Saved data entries

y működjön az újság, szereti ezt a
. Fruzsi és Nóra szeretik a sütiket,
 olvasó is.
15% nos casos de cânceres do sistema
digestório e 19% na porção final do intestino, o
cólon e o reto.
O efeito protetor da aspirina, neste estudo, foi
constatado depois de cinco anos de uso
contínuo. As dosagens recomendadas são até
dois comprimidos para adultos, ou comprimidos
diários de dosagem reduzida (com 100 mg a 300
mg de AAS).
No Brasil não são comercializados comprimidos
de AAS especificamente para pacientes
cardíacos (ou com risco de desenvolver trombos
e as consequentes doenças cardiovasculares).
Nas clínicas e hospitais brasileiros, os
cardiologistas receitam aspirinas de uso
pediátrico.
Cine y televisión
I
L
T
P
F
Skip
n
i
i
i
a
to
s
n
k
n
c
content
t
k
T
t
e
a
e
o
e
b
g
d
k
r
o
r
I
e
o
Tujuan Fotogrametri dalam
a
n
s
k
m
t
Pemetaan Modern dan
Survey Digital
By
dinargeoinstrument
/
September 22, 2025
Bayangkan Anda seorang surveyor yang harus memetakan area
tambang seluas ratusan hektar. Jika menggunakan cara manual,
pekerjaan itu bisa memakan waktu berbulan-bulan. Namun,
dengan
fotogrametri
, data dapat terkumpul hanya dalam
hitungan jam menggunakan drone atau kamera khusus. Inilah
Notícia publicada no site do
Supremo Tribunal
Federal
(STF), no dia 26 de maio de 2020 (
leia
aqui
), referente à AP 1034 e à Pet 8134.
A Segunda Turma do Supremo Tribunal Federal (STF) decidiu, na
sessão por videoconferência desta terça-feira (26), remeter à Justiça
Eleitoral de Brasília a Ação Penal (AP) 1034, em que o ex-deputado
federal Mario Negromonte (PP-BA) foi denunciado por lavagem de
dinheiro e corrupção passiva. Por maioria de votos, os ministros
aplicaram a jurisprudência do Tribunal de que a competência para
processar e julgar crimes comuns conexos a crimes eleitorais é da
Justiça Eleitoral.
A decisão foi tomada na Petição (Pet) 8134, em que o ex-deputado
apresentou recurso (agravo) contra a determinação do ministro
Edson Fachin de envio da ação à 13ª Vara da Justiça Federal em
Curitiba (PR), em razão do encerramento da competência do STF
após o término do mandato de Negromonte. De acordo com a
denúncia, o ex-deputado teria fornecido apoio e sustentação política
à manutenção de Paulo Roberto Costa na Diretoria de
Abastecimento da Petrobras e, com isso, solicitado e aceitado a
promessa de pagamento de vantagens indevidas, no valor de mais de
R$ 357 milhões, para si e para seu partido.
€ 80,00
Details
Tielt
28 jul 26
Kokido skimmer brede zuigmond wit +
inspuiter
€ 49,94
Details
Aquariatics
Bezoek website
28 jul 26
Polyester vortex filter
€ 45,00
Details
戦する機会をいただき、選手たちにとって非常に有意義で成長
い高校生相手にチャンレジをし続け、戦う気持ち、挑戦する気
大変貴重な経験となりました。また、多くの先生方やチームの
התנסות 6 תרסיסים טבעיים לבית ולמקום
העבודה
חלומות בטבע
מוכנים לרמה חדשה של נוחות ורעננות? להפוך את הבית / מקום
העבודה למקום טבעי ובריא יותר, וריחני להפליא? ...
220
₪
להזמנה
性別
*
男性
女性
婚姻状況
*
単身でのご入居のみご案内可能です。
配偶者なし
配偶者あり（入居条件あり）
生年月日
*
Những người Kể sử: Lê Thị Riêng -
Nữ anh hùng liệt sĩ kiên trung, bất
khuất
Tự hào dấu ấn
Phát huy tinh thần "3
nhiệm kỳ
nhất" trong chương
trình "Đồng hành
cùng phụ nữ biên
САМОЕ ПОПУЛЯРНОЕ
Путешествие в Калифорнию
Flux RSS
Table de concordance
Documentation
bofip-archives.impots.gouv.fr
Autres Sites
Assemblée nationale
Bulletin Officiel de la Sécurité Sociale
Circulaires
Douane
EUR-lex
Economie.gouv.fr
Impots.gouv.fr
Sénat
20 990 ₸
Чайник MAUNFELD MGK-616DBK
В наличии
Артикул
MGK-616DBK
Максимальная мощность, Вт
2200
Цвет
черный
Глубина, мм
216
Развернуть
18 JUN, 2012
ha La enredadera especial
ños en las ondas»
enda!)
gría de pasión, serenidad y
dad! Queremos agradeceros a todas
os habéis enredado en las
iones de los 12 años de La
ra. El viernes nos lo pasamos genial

→ Task statement:
Return every line holding the word "Negromonte" from the records.

→ Answer to the problem:
federal Mario Negromonte (PP-BA) foi denunciado por lavagem de
após o término do mandato de Negromonte. De acordo com a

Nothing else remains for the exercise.